§ RECORDS FOR THE TASK
↓↓↓
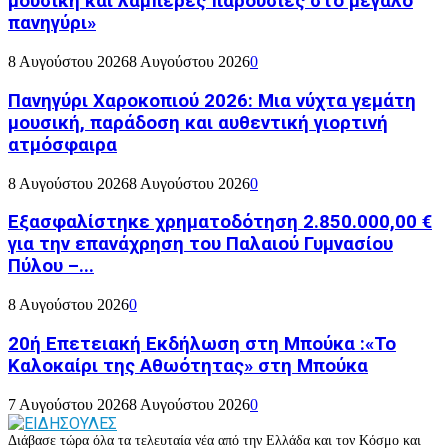
μουσική και λαμπερές παρουσίες στο μεγάλο
πανηγύρι»
8 Αυγούστου 2026
8 Αυγούστου 2026
0
Πανηγύρι Χαροκοπιού 2026: Μια νύχτα γεμάτη
μουσική, παράδοση και αυθεντική γιορτινή
ατμόσφαιρα
8 Αυγούστου 2026
8 Αυγούστου 2026
0
Εξασφαλίστηκε χρηματοδότηση 2.850.000,00 €
για την επανάχρηση του Παλαιού Γυμνασίου
Πύλου –...
8 Αυγούστου 2026
0
20ή Επετειακή Εκδήλωση στη Μπούκα :«Το
Καλοκαίρι της Αθωότητας» στη Μπούκα
7 Αυγούστου 2026
8 Αυγούστου 2026
0
Διάβασε τώρα όλα τα τελευταία νέα από την Ελλάδα και τον Κόσμο και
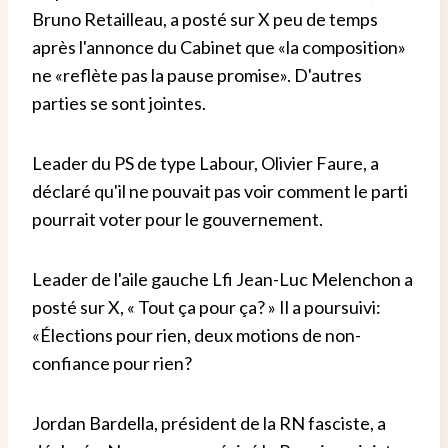
Bruno Retailleau, a posté sur X peu de temps
après l'annonce du Cabinet que «la composition»
ne «reflète pas la pause promise». D'autres
parties se sont jointes.
Leader du PS de type Labour, Olivier Faure, a
déclaré qu'il ne pouvait pas voir comment le parti
pourrait voter pour le gouvernement.
Leader de l'aile gauche Lfi Jean-Luc Melenchon a
posté sur X, « Tout ça pour ça? » Il a poursuivi:
«Élections pour rien, deux motions de non-
confiance pour rien?
Jordan Bardella, président de la RN fasciste, a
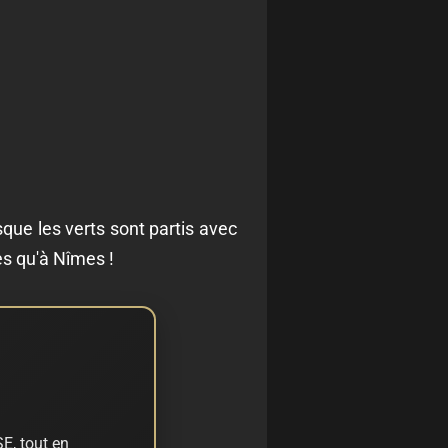
que les verts sont partis avec
s qu'à Nîmes !
E, tout en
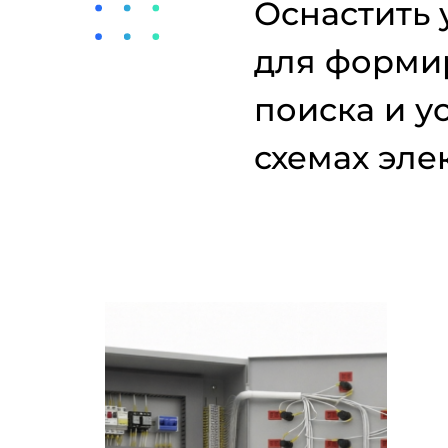
Оснастить 
для форми
поиска и у
схемах эл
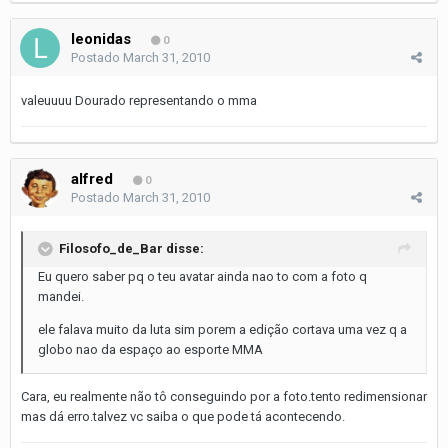
leonidas
0
Postado
March 31, 2010
valeuuuu Dourado representando o mma
alfred
0
Postado
March 31, 2010
Filosofo_de_Bar disse:
Eu quero saber pq o teu avatar ainda nao to com a foto q
mandei.
ele falava muito da luta sim porem a edição cortava uma vez q a
globo nao da espaço ao esporte MMA
Cara, eu realmente não tô conseguindo por a foto.tento redimensionar
mas dá erro.talvez vc saiba o que pode tá acontecendo.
↑↑↑
§ YOUR OBJECTIVE
Leave every picture out and output the records exactly.

§ ANSWER SPACE
μουσική και λαμπερές παρουσίες στο μεγάλο
πανηγύρι»
8 Αυγούστου 2026
8 Αυγούστου 2026
0
Πανηγύρι Χαροκοπιού 2026: Μια νύχτα γεμάτη
μουσική, παράδοση και αυθεντική γιορτινή
ατμόσφαιρα
8 Αυγούστου 2026
8 Αυγούστου 2026
0
Εξασφαλίστηκε χρηματοδότηση 2.850.000,00 €
για την επανάχρηση του Παλαιού Γυμνασίου
Πύλου –...
8 Αυγούστου 2026
0
20ή Επετειακή Εκδήλωση στη Μπούκα :«Το
Καλοκαίρι της Αθωότητας» στη Μπούκα
7 Αυγούστου 2026
8 Αυγούστου 2026
0
Διάβασε τώρα όλα τα τελευταία νέα από την Ελλάδα και τον Κόσμο και
Bruno Retailleau, a posté sur X peu de temps
après l'annonce du Cabinet que «la composition»
ne «reflète pas la pause promise». D'autres
parties se sont jointes.
Leader du PS de type Labour, Olivier Faure, a
déclaré qu'il ne pouvait pas voir comment le parti
pourrait voter pour le gouvernement.
Leader de l'aile gauche Lfi Jean-Luc Melenchon a
posté sur X, « Tout ça pour ça? » Il a poursuivi:
«Élections pour rien, deux motions de non-
confiance pour rien?
Jordan Bardella, président de la RN fasciste, a
que les verts sont partis avec
s qu'à Nîmes !
E, tout en
Оснастить 
для форми
поиска и у
схемах эл
leonidas
0
Postado
March 31, 2010
valeuuuu Dourado representando o mma
alfred
0
Postado
March 31, 2010
Filosofo_de_Bar disse:
Eu quero saber pq o teu avatar ainda nao to com a foto q
mandei.
ele falava muito da luta sim porem a edição cortava uma vez q a
globo nao da espaço ao esporte MMA
Cara, eu realmente não tô conseguindo por a foto.tento redimensionar
mas dá erro.talvez vc saiba o que pode tá acontecendo.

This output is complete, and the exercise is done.